MinION Sequencing Untangles RNA Transcripts in a Difficult Gene
By Aaron Krol
November 3, 2015 | Brenton Graveley received his first MinION shipment in April 2014, at his lab at the University of Connecticut’s Institute of Systems Genomics. His lab was among the first to unwrap one of the candy bar-sized DNA sequencers made by Oxford Nanopore Technologies, and although its accuracy was shaky and its throughput low, right away Graveley and his colleagues could see it was producing real DNA data.
“I’m still amazed to this day that it works at all,” Graveley says. “It’s like Star Trek.”
A lot of buzz around the MinION has focused on its tiny size: early adopters have plotted to take MinIONs into outbreak zones and species-hunting tromps through the rainforest, working with bare-bones labs and laptop computers. But for Graveley, the size of the DNA strands the MinION reads is just as exciting as the size of the sequencer itself. That’s because most other sequencers rely on picking up chemical reactions that become more error-prone over time, meaning DNA can only be read in short fragments. The MinION, which reads genetic material by observing single molecules of DNA as they pass through extremely narrow “nanopores,” keeps producing data for as long as DNA is moving through the pore.
“You get the read length of whatever fragment you put into the MinION,” he says. “We’ve gotten reads that are over 100 kilobases,” hundreds or even thousands of times longer than researchers can expect with most other technologies.
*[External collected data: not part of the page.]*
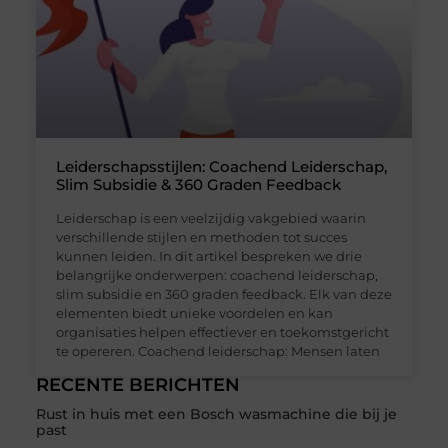
Leiderschapsstijlen: Coachend Leiderschap,
Slim Subsidie & 360 Graden Feedback
Leiderschap is een veelzijdig vakgebied waarin
verschillende stijlen en methoden tot succes
kunnen leiden. In dit artikel bespreken we drie
belangrijke onderwerpen: coachend leiderschap,
slim subsidie en 360 graden feedback. Elk van deze
elementen biedt unieke voordelen en kan
organisaties helpen effectiever en toekomstgericht
te opereren. Coachend leiderschap: Mensen laten
RECENTE BERICHTEN
Rust in huis met een Bosch wasmachine die bij je
past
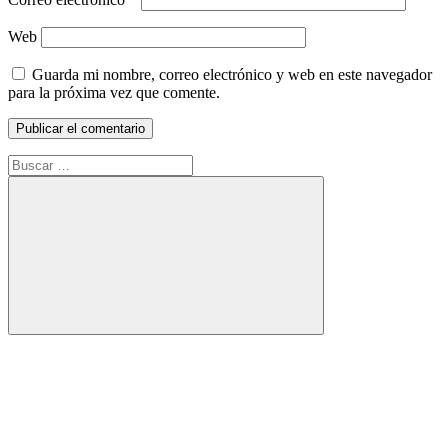
Web
Guarda mi nombre, correo electrónico y web en este navegador
para la próxima vez que comente.
Buscar:
Buscar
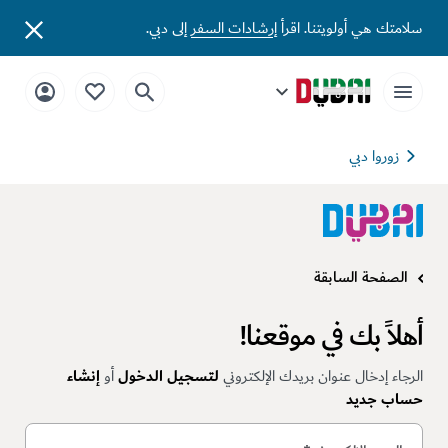
سلامتك هي أولويتنا. اقرأ
إرشادات السفر
إلى دبي.
زوروا دبي
الصفحة السابقة
أهلاً بك في موقعنا!
الرجاء إدخال عنوان بريدك الإلكتروني
لتسجيل الدخول
أو
إنشاء
حساب جديد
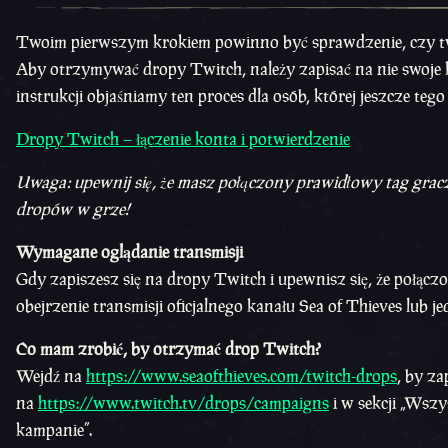
Twoim pierwszym krokiem powinno być sprawdzenie, czy tw
Aby otrzymywać dropy Twitch, należy zapisać na nie swoje k
instrukcji objaśniamy ten proces dla osób, której jeszcze tego 
Dropy Twitch – łączenie konta i potwierdzenie
Uwaga: upewnij się, że masz połączony prawidłowy tag gracz
dropów w grze!
Wymagane oglądanie transmisji
Gdy zapiszesz się na dropy Twitch i upewnisz się, że połą
obejrzenie transmisji oficjalnego kanału Sea of Thieves lub 
Co mam zrobić, by otrzymać drop Twitch?
Wejdź na
https://www.seaofthieves.com/twitch-drops
, by z
na
https://www.twitch.tv/drops/campaigns
i w sekcji „Wsz
kampanie”.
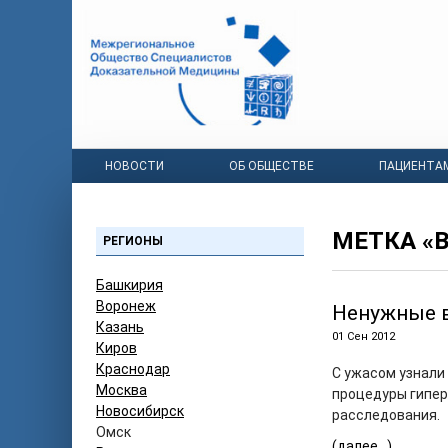
НОВОСТИ
ОБ ОБЩЕСТВЕ
ПАЦИЕНТА
МЕТКА «
РЕГИОНЫ
Башкирия
Воронеж
Ненужные 
Казань
01 Сен 2012
Киров
Краснодар
С ужасом узнали
Москва
процедуры гипер
Новосибирск
расследования.
Омск
(далее…)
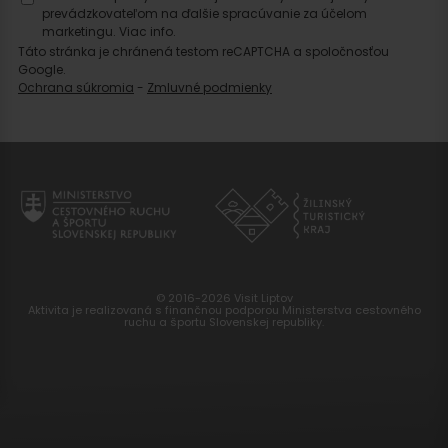
prevádzkovateľom na ďalšie spracúvanie za účelom
marketingu.
Viac info.
Táto stránka je chránená testom reCAPTCHA a spoločnosťou
Google.
Ochrana súkromia
-
Zmluvné podmienky
© 2016-2026 Visit Liptov
Aktivita je realizovaná s finančnou podporou Ministerstva cestovného
ruchu a športu Slovenskej republiky.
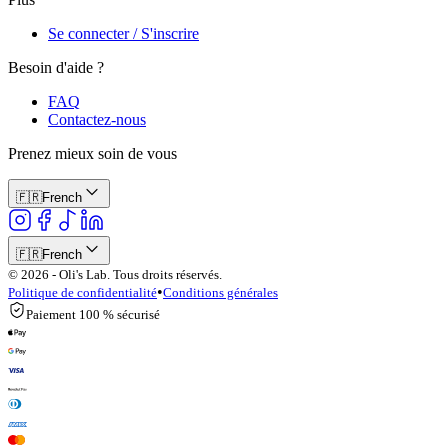
Se connecter / S'inscrire
Besoin d'aide ?
FAQ
Contactez-nous
Prenez mieux soin de vous
🇫🇷
French
🇫🇷
French
© 2026 - Oli's Lab. Tous droits réservés.
•
Politique de confidentialité
Conditions générales
Paiement 100 % sécurisé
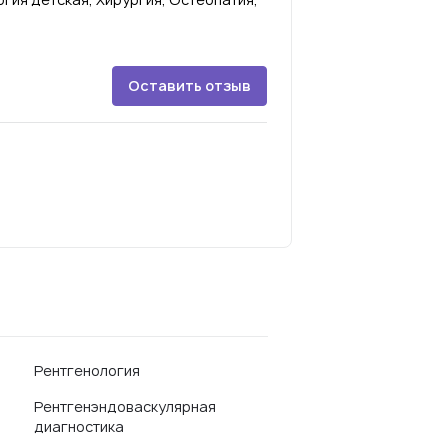
Оставить отзыв
Рентгенология
Рентгенэндоваскулярная
диагностика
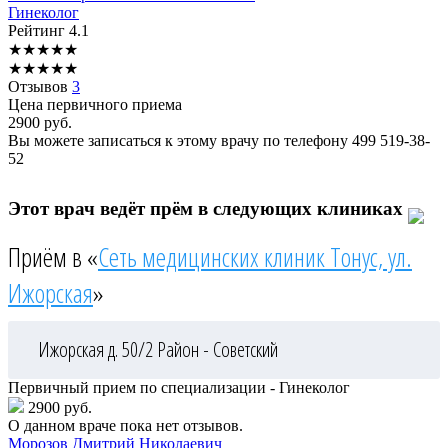
Гинеколог
Рейтинг
4.1
★
★
★
★
★
★
★
★
★
★
Отзывов
3
Цена первичного приема
2900
руб.
Вы можете записаться к этому врачу по телефону
499 519-38-
52
Этот врач ведёт прём в следующих клиниках
Приём в «
Сеть медицинских клиник Тонус, ул.
Ижорская
»
Ижорская д. 50/2
Район - Советский
Первичный прием по специализации - Гинеколог
2900 руб.
О данном враче пока нет отзывов.
Морозов
Дмитрий Николаевич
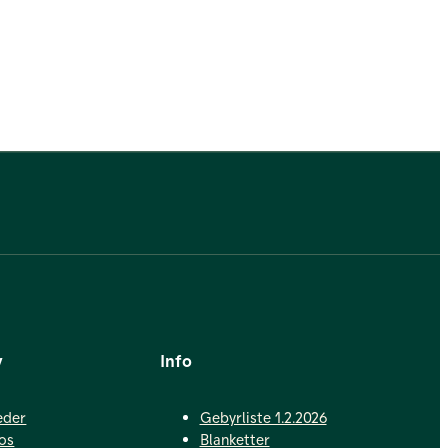
v
Info
eder
Gebyrliste 1.2.2026
os
Blanketter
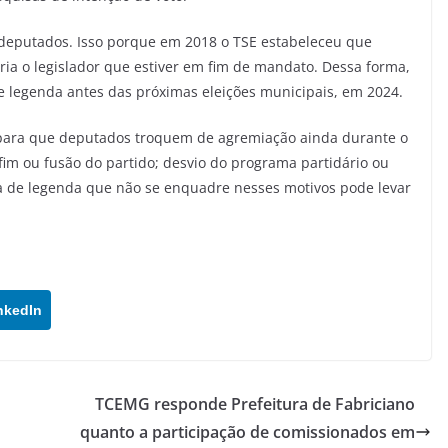
 deputados. Isso porque em 2018 o TSE estabeleceu que
ária o legislador que estiver em fim de mandato. Dessa forma,
 legenda antes das próximas eleições municipais, em 2024.
s para que deputados troquem de agremiação ainda durante o
 fim ou fusão do partido; desvio do programa partidário ou
 de legenda que não se enquadre nesses motivos pode levar
nkedIn
TCEMG responde Prefeitura de Fabriciano
quanto a participação de comissionados em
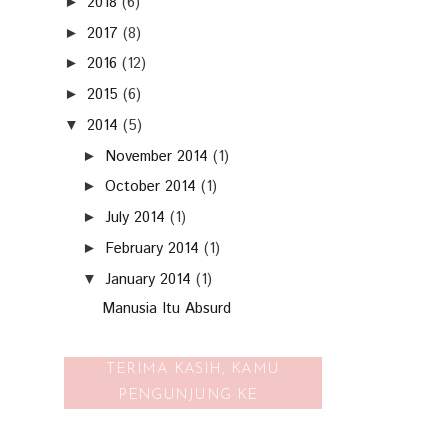
2018
(6)
►
2017
(8)
►
2016
(12)
►
2015
(6)
►
2014
(5)
▼
November 2014
(1)
►
October 2014
(1)
►
July 2014
(1)
►
February 2014
(1)
►
January 2014
(1)
▼
Manusia Itu Absurd
TERIMA KASIH, KAMU
PENGUNJUNG KE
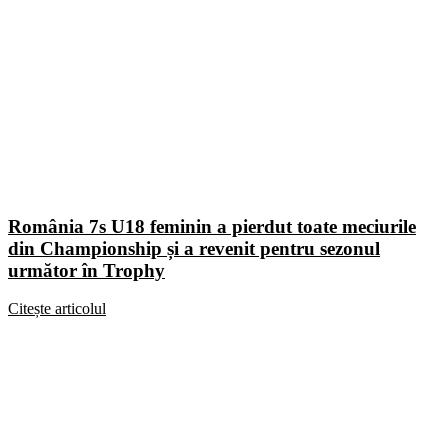
România 7s U18 feminin a pierdut toate meciurile
din Championship și a revenit pentru sezonul
următor în Trophy
Citește articolul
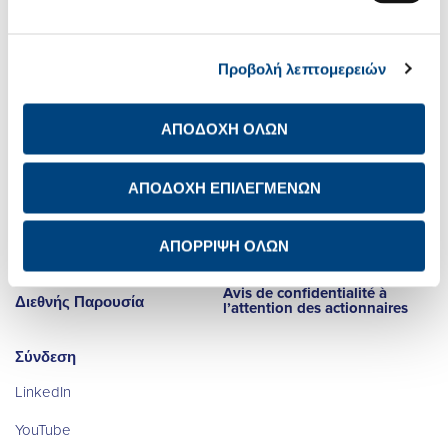
Προβολή λεπτομερειών
Σχετικά με εμάς
Net Zero
Επενδυτικές Σχέσεις
Ψηφιακός
ΑΠΟΔΟΧΗ ΟΛΩΝ
Μετασχηματισμός
Βιώσιμη Ανάπτυξη
Καριέρα
ΑΠΟΔΟΧΗ ΕΠΙΛΕΓΜΕΝΩΝ
Newsroom
Ενημέρωση προστασίας
προσωπικών δεδομένων
ΑΠΟΡΡΙΨΗ ΟΛΩΝ
των μετόχων
Επικοινωνία IR
Avis de confidentialité à
Διεθνής Παρουσία
l’attention des actionnaires
Σύνδεση
LinkedIn
YouTube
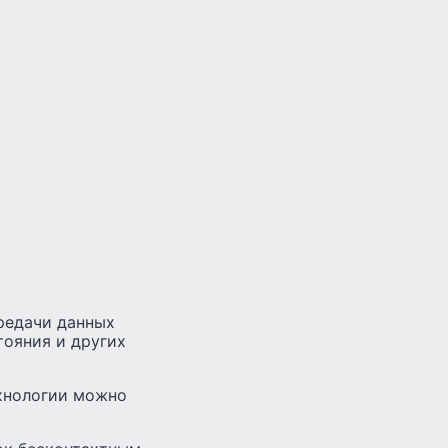
редачи данных
тояния и других
ехнологии можно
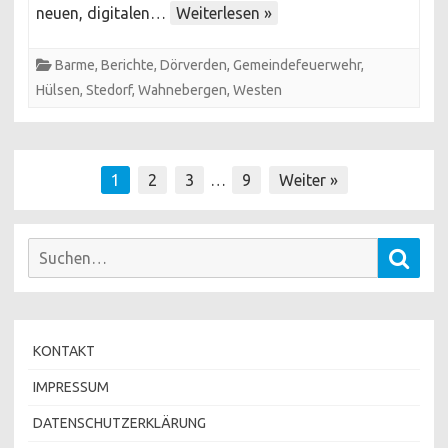
Termin
neuen, digitalen…
Weiterlesen »
Barme
,
Berichte
,
Dörverden
,
Gemeindefeuerwehr
,
Hülsen
,
Stedorf
,
Wahnebergen
,
Westen
Seitennummerierung
1
2
3
…
9
Weiter »
der
Beiträge
Suchen
Such
nach:
KONTAKT
IMPRESSUM
DATENSCHUTZERKLÄRUNG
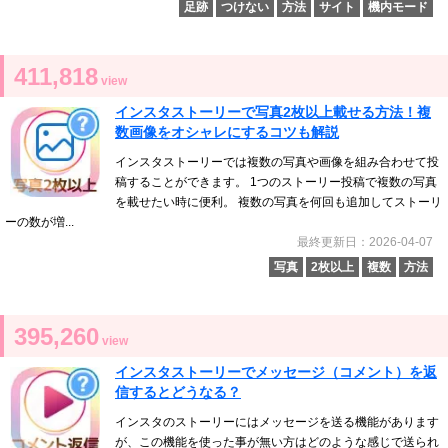
足跡
つけない
方法
サイト
機内モード
411,818
view
インスタストーリーで写真2枚以上載せる方法！複
数画像をオシャレにするコツも解説
インスタストーリーでは複数の写真や画像を組み合わせて投
稿することができます。 1つのストーリー投稿で複数の写真
を載せたい時に便利。 複数の写真を何回も追加してストーリ
ーの数が増...
最終更新日：2026-04-07
写真
2枚以上
複数
方法
395,260
view
インスタストーリーでメッセージ（コメント）を返
信するとどうなる？
インスタのストーリーにはメッセージを送る機能があります
が、この機能を使った事が無い方はどのような感じで送られ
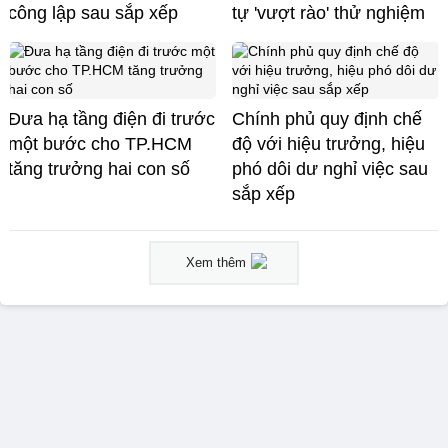
công lập sau sắp xếp
tự 'vượt rào' thử nghiệm
Đưa hạ tầng điện đi trước
Chính phủ quy định chế
một bước cho TP.HCM
độ với hiệu trưởng, hiệu
tăng trưởng hai con số
phó dôi dư nghỉ việc sau
sắp xếp
Xem thêm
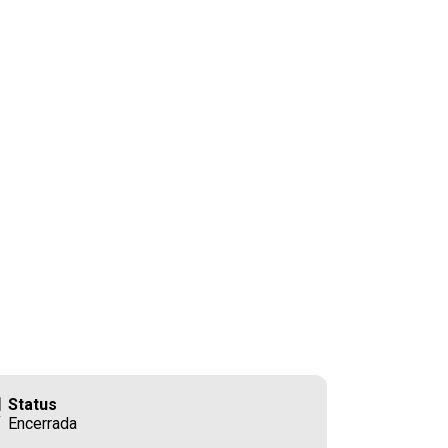
Status
Encerrada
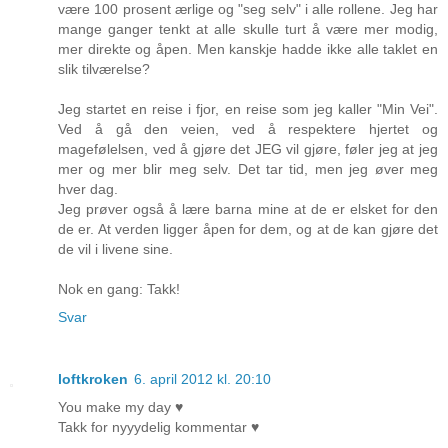
være 100 prosent ærlige og "seg selv" i alle rollene. Jeg har
mange ganger tenkt at alle skulle turt å være mer modig,
mer direkte og åpen. Men kanskje hadde ikke alle taklet en
slik tilværelse?
Jeg startet en reise i fjor, en reise som jeg kaller "Min Vei".
Ved å gå den veien, ved å respektere hjertet og
magefølelsen, ved å gjøre det JEG vil gjøre, føler jeg at jeg
mer og mer blir meg selv. Det tar tid, men jeg øver meg
hver dag.
Jeg prøver også å lære barna mine at de er elsket for den
de er. At verden ligger åpen for dem, og at de kan gjøre det
de vil i livene sine.
Nok en gang: Takk!
Svar
loftkroken
6. april 2012 kl. 20:10
You make my day ♥
Takk for nyyydelig kommentar ♥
Now, in a paper published in Genome Biology, Graveley and two of his lab members, post-doc Mohan Bolisetty and PhD student Gopinath Rajadinakaran, have shown how these read lengths can help explain the cellular behavior of Dscam1, one of the most difficult-to-study genes known to science. Related to a gene in humans that has been linked to Down syndrome ― the name stands for “Down Syndrome Cell Adhesion Molecule” ― Dscam1 plays a fundamental role in forming the architecture of insect brains. This single gene can produce thousands of subtly different proteins, an ability that makes it both a fascinating subject of research, and almost impossible to understand using standard sequencing technology.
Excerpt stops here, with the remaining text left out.